By TJ Troup
Pleasantly surprised that the September Issue of Sports Illustrated arrived the other day, especially since my subscription has expired.
Exceptional writer L. Jon Wertheim is the main writer; though there are others that contributed to the articles on gambling. Mr. Wertheim has been with SI for many years, and he has written books such as This Is Your Brain on Sports & Rookie Bookie.
By this time all of you know or should know my vocation was coaching/teaching. Defining terms is always a challenge, and as such defining work ethic, competitive nature, focus, and finally discipline is difficult for all the reasons you can imagine.
Rather than detail my work ethic, competitive nature, etc...let's just say serious and intense fit me like a glove.

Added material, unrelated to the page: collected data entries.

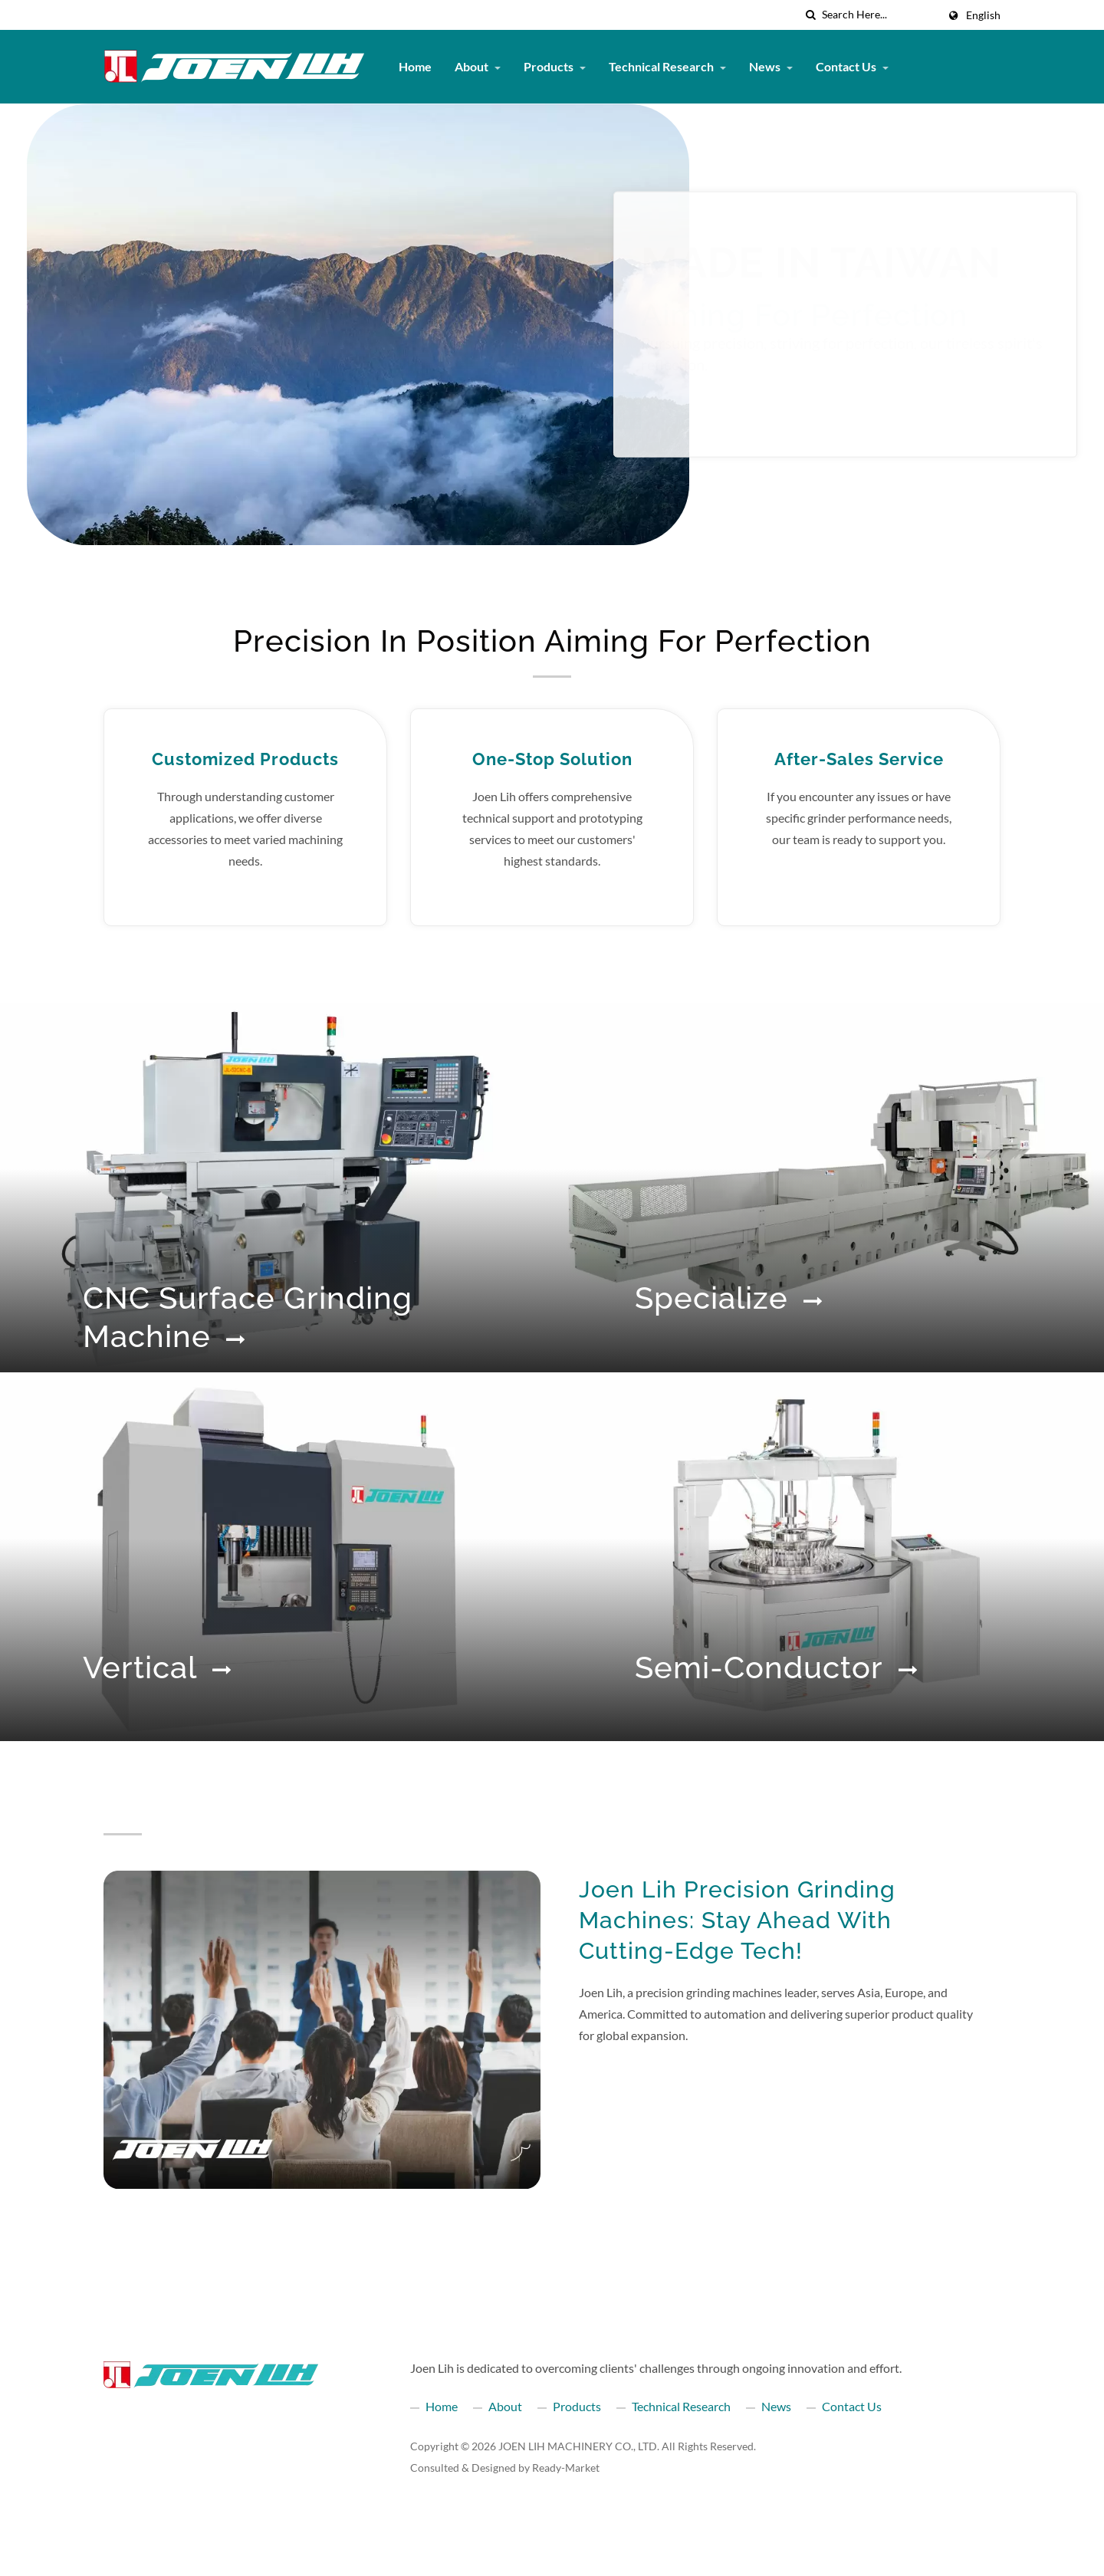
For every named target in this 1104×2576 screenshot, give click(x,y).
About (478, 66)
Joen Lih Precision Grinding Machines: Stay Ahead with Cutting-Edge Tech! (737, 1920)
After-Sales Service (859, 759)
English (983, 15)
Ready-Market (566, 2467)
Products (555, 66)
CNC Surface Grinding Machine (247, 1317)
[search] (810, 15)
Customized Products (245, 759)
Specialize (729, 1298)
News (771, 66)
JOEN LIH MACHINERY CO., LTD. (578, 2446)
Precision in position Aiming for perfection (552, 641)
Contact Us (852, 66)
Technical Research (667, 66)
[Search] (880, 15)
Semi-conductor (776, 1667)
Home (415, 66)
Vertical (157, 1667)
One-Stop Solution (552, 759)
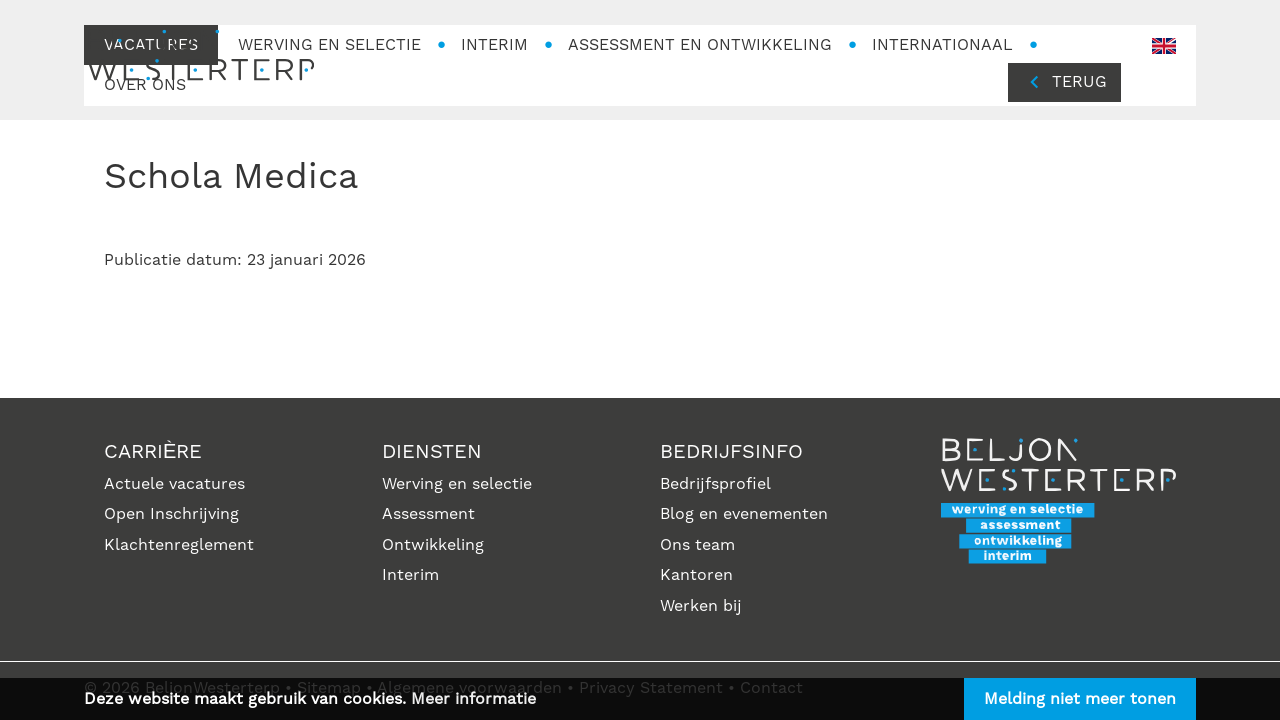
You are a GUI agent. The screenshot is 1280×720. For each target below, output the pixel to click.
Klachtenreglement (179, 545)
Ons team (697, 545)
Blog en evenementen (744, 514)
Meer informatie (473, 699)
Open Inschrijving (171, 514)
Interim (410, 575)
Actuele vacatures (174, 484)
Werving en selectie (457, 484)
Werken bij (701, 606)
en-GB (1164, 46)
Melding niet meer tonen (1080, 699)
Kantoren (696, 575)
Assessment (428, 514)
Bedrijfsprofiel (715, 484)
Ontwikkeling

Why gamble? The answer to that question would be a long one, yet was very intrigued by the time I was in my late 30's about betting on horses. The hours of study, and the hours spent at the track seem like a long time ago.
Can visual some races in the memory banks like it was yesterday. Mistakes? Hell yes, but overall over the course of my 20 years betting on horses was a journey worth taking. Though could go hours on this topic, learned that my chances of success came on the biggest days of the year—Kentucky Derby and Breeder's Cup.
Betting the horses day to day was a grind that was not only draining emotionally but struggled mightily to make a profit. Basketball? Baseball? tried those two, but did not fare well.
College football? Oh yeah, when my offshore book allowed me to do moneyline wagering on multiple teams. Years ago as Paul Lionel Zimmerman and myself got to know each other better, came to realize he not only was fascinated with pro football wagers, he was not allowed to gamble due to his contract with SI.
A few times appeared in his column in late summer when he discussed the upcoming season, and which teams would win more games than Vegas thought they would, or teams would lose more games than Vegas thought they would. The amount of study coupled with some insight from years of following the game...this was my wheelhouse.
Now back to the gambling issue! Wertheim details the "Big Picture", while Ben Pickman writes about the bettors. Liz Lewis and Meghan Rominger did research, and cover "The Baddest of the Bad". All in all a very entertaining issue, and for those of you who enjoy gambling you probably should get a copy.
When SI releases its Pro Football Issue, and the writer's list what they believe to be each teams' win total, will respond in my "Tuesday Tidbits" column with my thoughts on which team and/or teams will win more or lose more. In closing, story time from my youth, and yes dovetails with gambling.
Late autumn on a Saturday morning at the Junior High School I attended with a few friends for a sandlot tackle football game. The two skills that over the years came to be known for was tackling and catching the ball.
One of my best friends, and team mate since Junior High...has arranged this game, and one of our opponents has a big mouth and is an ego-driven idiot who claims no one can tackle him. Yes, he has size, and he has some speed, but have been down this road many times already in my life.
Not being an impressive specimen of manhood at the age of seventeen (5' 11", 155 lbs) they thought they would dominate me and us. Sheer folly? Stupidity? Whatever.....my friend was lightning quick, ran terrific routes, and had moves galore. Was easy getting the ball to him, and he scored almost all of our touchdowns.
The ego-driven idiot ran hard, but over the course of the game tackled him every time he carried the ball. Not sure he ever scored? He thought he would wear me down, yet the traits that carried me through was stamina and heart. They finally gave up, humiliated, and did congratulate us, and stated to my friend about how well I played.
Then...with my eyes becoming as big as silver dollars, witnessed one of the opponents pulling a $20 out of his pocket—remember this is the autumn of '68...twenty bucks is big money. My friend wagered two bucks on us at 10-1 that we would win as he knew that it did not matter to me if money was at stake...anyone who carried the ball was going to go down.
What do I get out of this I asked? Damn that hamburger and coke tasted great as we ate and talked about our victory.